Stored data entries
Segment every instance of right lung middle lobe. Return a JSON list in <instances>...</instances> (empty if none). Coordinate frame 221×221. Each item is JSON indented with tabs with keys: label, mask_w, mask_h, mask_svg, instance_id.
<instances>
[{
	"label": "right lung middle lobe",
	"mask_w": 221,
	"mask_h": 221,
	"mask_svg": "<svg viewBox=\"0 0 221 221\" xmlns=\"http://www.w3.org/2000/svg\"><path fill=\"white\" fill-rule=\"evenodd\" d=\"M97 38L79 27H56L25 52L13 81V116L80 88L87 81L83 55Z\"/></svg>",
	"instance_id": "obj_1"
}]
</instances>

ASSIGNMENT.
The records above need to be written out again. Keep them exact.

TASK ANSWER.
Segment every instance of right lung middle lobe. Return a JSON list in <instances>...</instances> (empty if none). Coordinate frame 221×221. Each item is JSON indented with tabs with keys: label, mask_w, mask_h, mask_svg, instance_id.
<instances>
[{
	"label": "right lung middle lobe",
	"mask_w": 221,
	"mask_h": 221,
	"mask_svg": "<svg viewBox=\"0 0 221 221\" xmlns=\"http://www.w3.org/2000/svg\"><path fill=\"white\" fill-rule=\"evenodd\" d=\"M97 38L79 27H56L25 52L13 81V116L80 88L87 81L83 55Z\"/></svg>",
	"instance_id": "obj_1"
}]
</instances>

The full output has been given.